Die Gakkenflex, eine Kamera aus Kunststoff, die Bilder im 35mm-TLR-Format aufnimmt, wurde erstmals im japanischen Magazin „Otona no Kagaku“ des Verlags Gakken publiziert. Die Kamera mit dem Namen "Gakkenflex" auf der Vorderseite, war Bestandteil der Ausgabe Nr. 25 vom 30. Oktober 2009 und als Bausatz konzipiert.
Obwohl die Originalzeitschrift möglicherweise nur schwer erhältlich ist, sind Nachbildungen wie die "Recesky TLR" und die "Fotodiox TLR" online verfügbar.
In den Begleitpapieren des Bausatzes werden die technischen Daten der Kamera beschrieben: eine fixierte Blende von f/11 und eine Verschlusszeit von 1/125 Sekunde. Lässt man ein Bauteil weg, wird die Kamera etwas lichtstärker.
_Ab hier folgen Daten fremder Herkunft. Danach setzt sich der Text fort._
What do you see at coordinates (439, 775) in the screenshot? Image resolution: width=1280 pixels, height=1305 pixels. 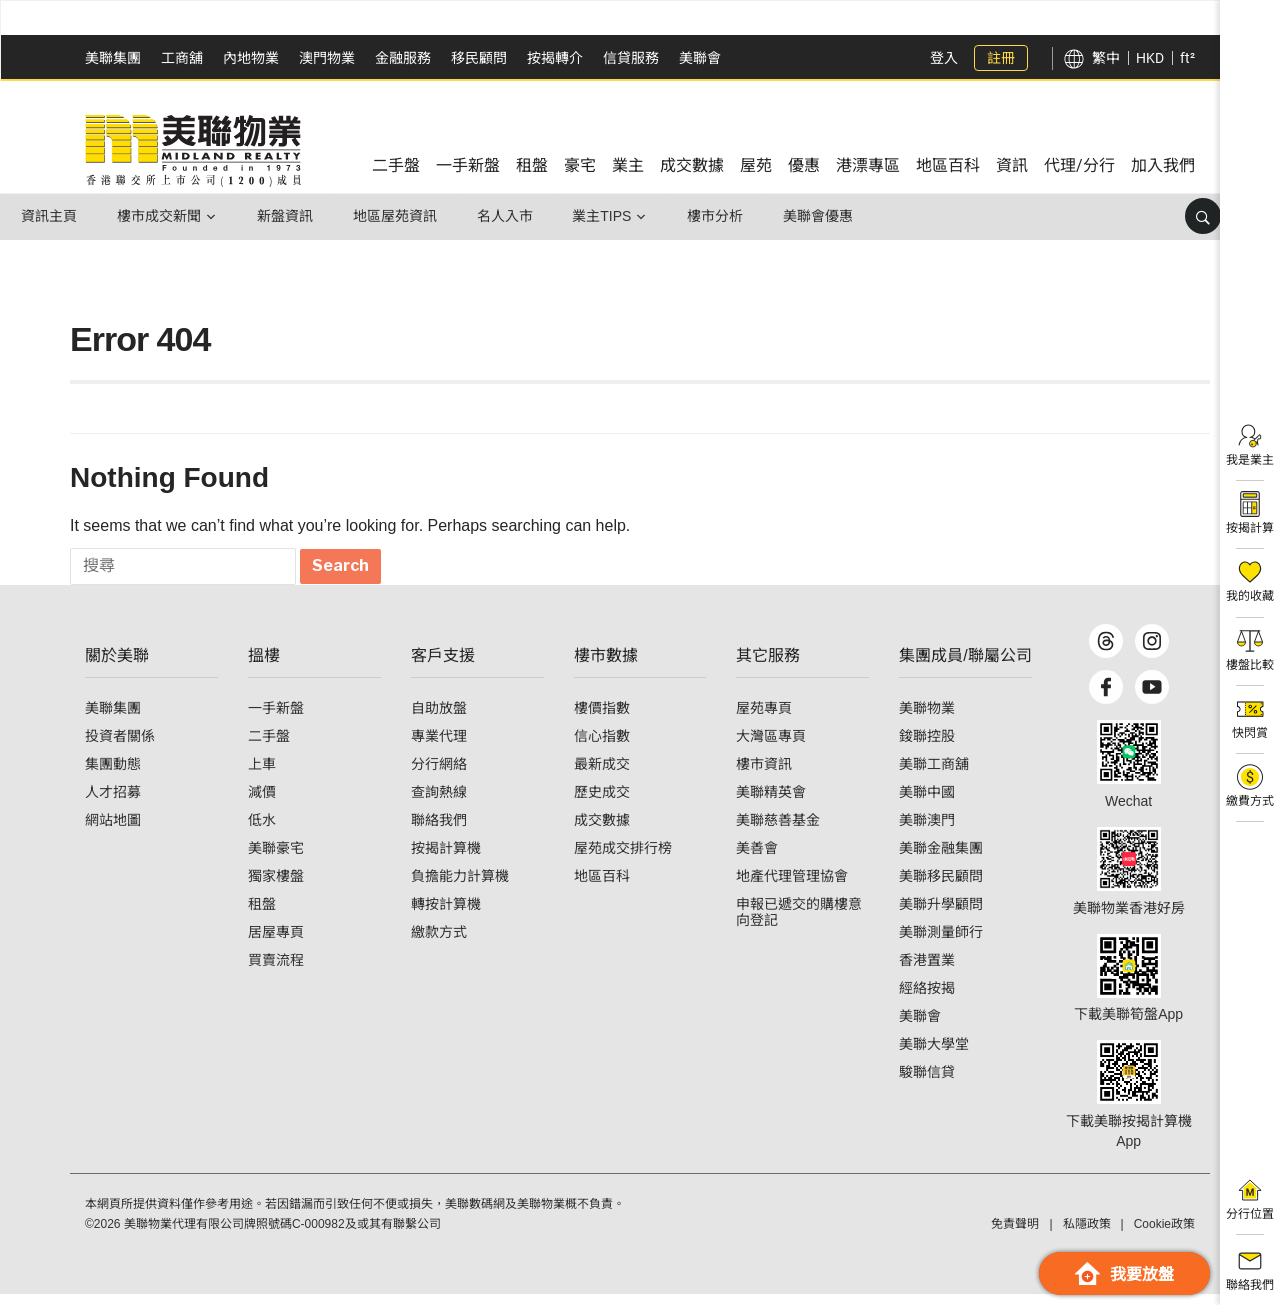 I see `分行網絡` at bounding box center [439, 775].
Das Objektiv besteht aus einer einfachen Kunststofflinse mit Meniskusform. Die Scharfeinstellung erfolgt für das Aufnahme- und Sucherobjektiv gleichzeitig über äußere Zahnräder, vergleichbar mit der Funktionsweise der Ricohflex mit Getriebeobjektiv oder der Lubitel.
Die einfache Linsenkonstruktion erzeugt Bilder mit einem starken Schärfeverlauf, der an den Tilt-Shift-Effekt erinnert. Im Grunde genommen handelt es sich bei der Kamera um ein Spielzeugmodell.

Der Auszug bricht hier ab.